We can select different rows using the location function

In [26]:
myDf.loc['a']

Col1        0
test        5
ExtraCol    5
Name: a, dtype: int64

In [28]:
myDf.loc['a':'d']

Unnamed: 0,Col1,test,ExtraCol
a,0,5,5
b,1,4,5
c,2,3,5
d,3,2,5



See how the double brackets are used in this case because we need to first create a list with elements `'a'` and `'d'`

In [30]:
myDf.loc[['a','d']]

Unnamed: 0,Col1,test,ExtraCol
a,0,5,5
d,3,2,5


To use row numbers you need to use the `.iloc` function instead 

In [31]:
myDf.iloc[0:3]

Unnamed: 0,Col1,test,ExtraCol
a,0,5,5
b,1,4,5
c,2,3,5


We can also select columns by subsetting with the name of the column, like in any list

In [32]:
myDf['Col1']

a    0
b    1
c    2
d    3
e    4
f    5
Name: Col1, dtype: int64

In [33]:
myDf[['Col1','test']]

Unnamed: 0,Col1,test
a,0,5
b,1,4
c,2,3
d,3,2
e,4,1
f,5,0


And even subset rows of already selected columns

In [34]:
myDf[['Col1', 'test']][1:2]

Unnamed: 0,Col1,test
b,1,4


In [35]:
myDf[['Col1', 'test']][1:3]

Unnamed: 0,Col1,test
b,1,4
c,2,3


In [36]:
myDf[['Col1','test']][3:]

Unnamed: 0,Col1,test
d,3,2
e,4,1
f,5,0


In [37]:
myDf[['Col1','test']][:3]

Unnamed: 0,Col1,test
a,0,5
b,1,4
c,2,3


A way we can visualize parts of a data frame is with the functions `head()` and `tail()` that shows the first and last 5 rows

In [39]:
myDf.head()

Unnamed: 0,Col1,test,ExtraCol
a,0,5,5
b,1,4,5
c,2,3,5
d,3,2,5
e,4,1,5


Use the `?` to double check what a function does and how it works. What does `zip` do?

In [40]:
zip?

You can also import functions of a package without importing the whole package. In this case we need the random function from numpy

In [41]:
from numpy import random

We will set the seed of the random number generator in order to obtain the same numbers

In [42]:
random.seed(500)

Let's create a list with five names

In [43]:
names = ['Bob', 'Jessica', 'Mary', 'John', 'Ana']

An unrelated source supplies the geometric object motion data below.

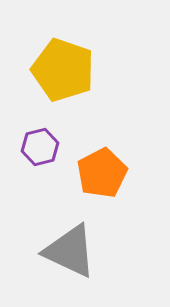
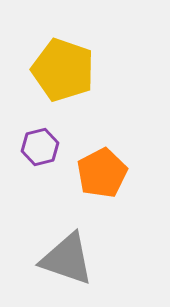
gray triangle: moved 3 px left, 8 px down; rotated 6 degrees counterclockwise
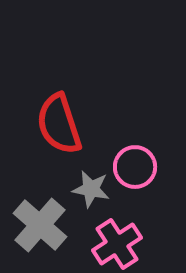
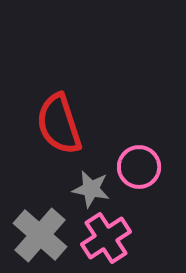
pink circle: moved 4 px right
gray cross: moved 10 px down
pink cross: moved 11 px left, 6 px up
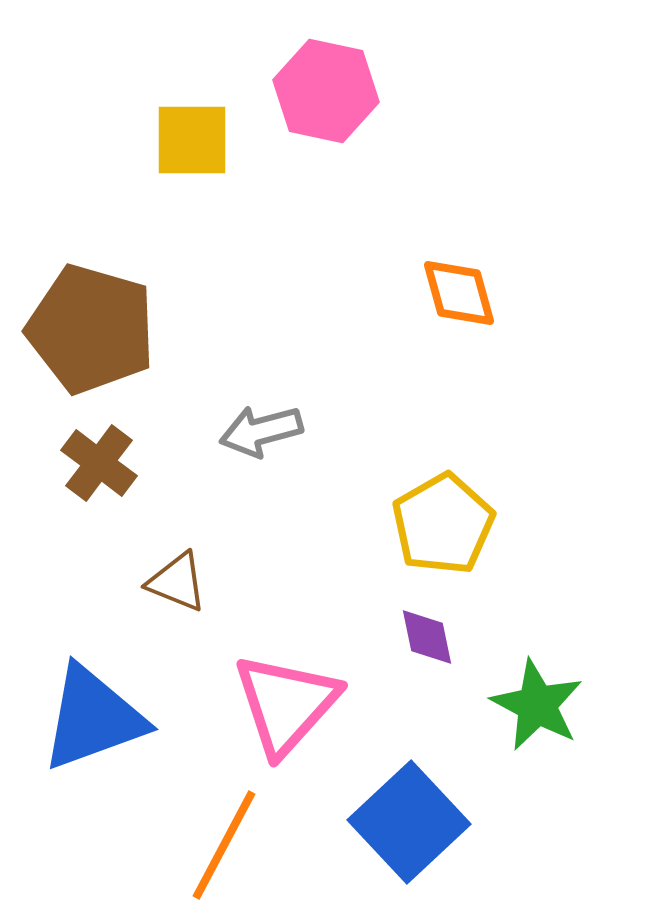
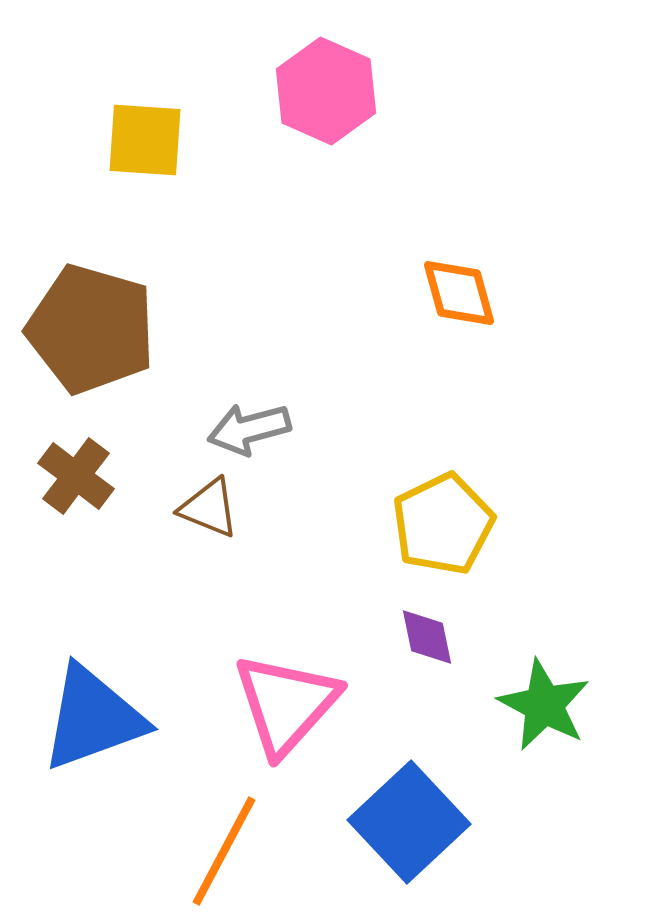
pink hexagon: rotated 12 degrees clockwise
yellow square: moved 47 px left; rotated 4 degrees clockwise
gray arrow: moved 12 px left, 2 px up
brown cross: moved 23 px left, 13 px down
yellow pentagon: rotated 4 degrees clockwise
brown triangle: moved 32 px right, 74 px up
green star: moved 7 px right
orange line: moved 6 px down
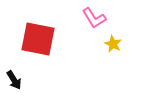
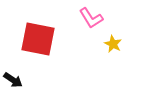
pink L-shape: moved 3 px left
black arrow: moved 1 px left; rotated 24 degrees counterclockwise
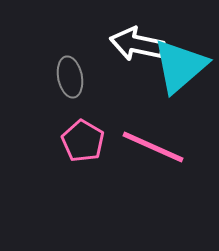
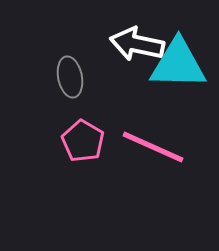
cyan triangle: moved 2 px left, 2 px up; rotated 42 degrees clockwise
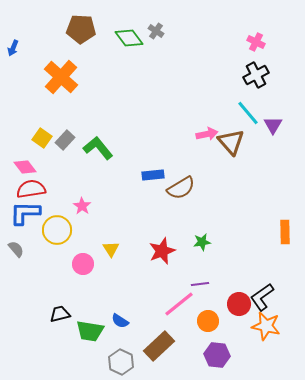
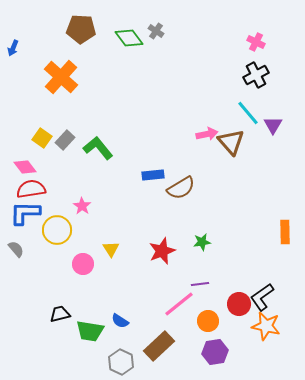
purple hexagon: moved 2 px left, 3 px up; rotated 15 degrees counterclockwise
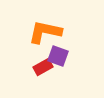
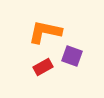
purple square: moved 14 px right
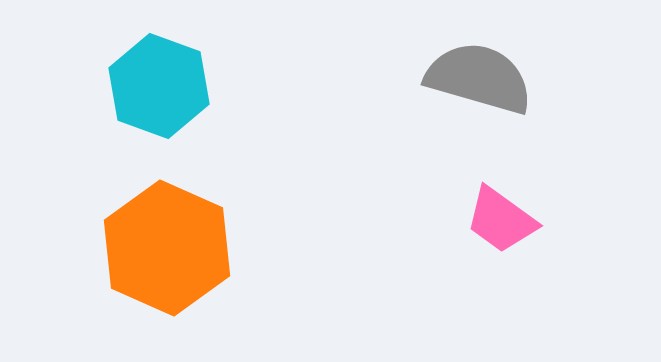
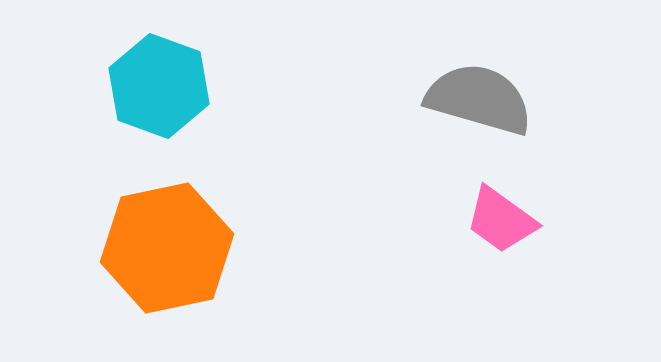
gray semicircle: moved 21 px down
orange hexagon: rotated 24 degrees clockwise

Now lets make a list that randomly takes any of the names in our name list. This new list contains 1000 elements. The following two cells do the same thing.

In [50]:
random_names = [names[random.randint(low = 0, high = len(names))] for i in range(1000)]

In [79]:
random_names2 = []
for i in range(1000):
    random_names2.append(names[random.randint(0, 5)])  

In [45]:
len(names)

5

In [49]:
random.randint?

In [51]:
random_names[:10]

['Bob',
 'John',
 'Mary',
 'Ana',
 'John',
 'John',
 'Jessica',
 'Bob',
 'John',
 'Jessica']

Now lets create another list with some random numbers from 0 to 1000

In [58]:
births = [random.randint(low = 0, high = 1000) for i in range(1000)]

Now lets zip the baby names and the number of births. If you are using Python 3, make sure you list it after you zip it. 

In [59]:
BabySet = zip(random_names, births)

In [60]:
BabySet

<zip at 0x10702d088>

In [61]:
BabySet = list(zip(random_names, births))

In [64]:
BabySet[:10]

[('Bob', 697),
 ('John', 770),
 ('Mary', 537),
 ('Ana', 714),
 ('John', 43),
 ('John', 288),
 ('Jessica', 909),
 ('Bob', 16),
 ('John', 289),
 ('Jessica', 585)]

Now that we have this list, we can transform it into a data frame 

In [67]:
Babydf = pd.DataFrame(data = BabySet, columns = ['Names', 'Births'])

In [68]:
Babydf.head()

Unnamed: 0,Names,Births
0,Bob,697
1,John,770
2,Mary,537
3,Ana,714
4,John,43


Now lets save this data frame into a csv

In [69]:
Babydf.to_csv?

In [70]:
Babydf.to_csv('births1880.csv', index = False, header = False)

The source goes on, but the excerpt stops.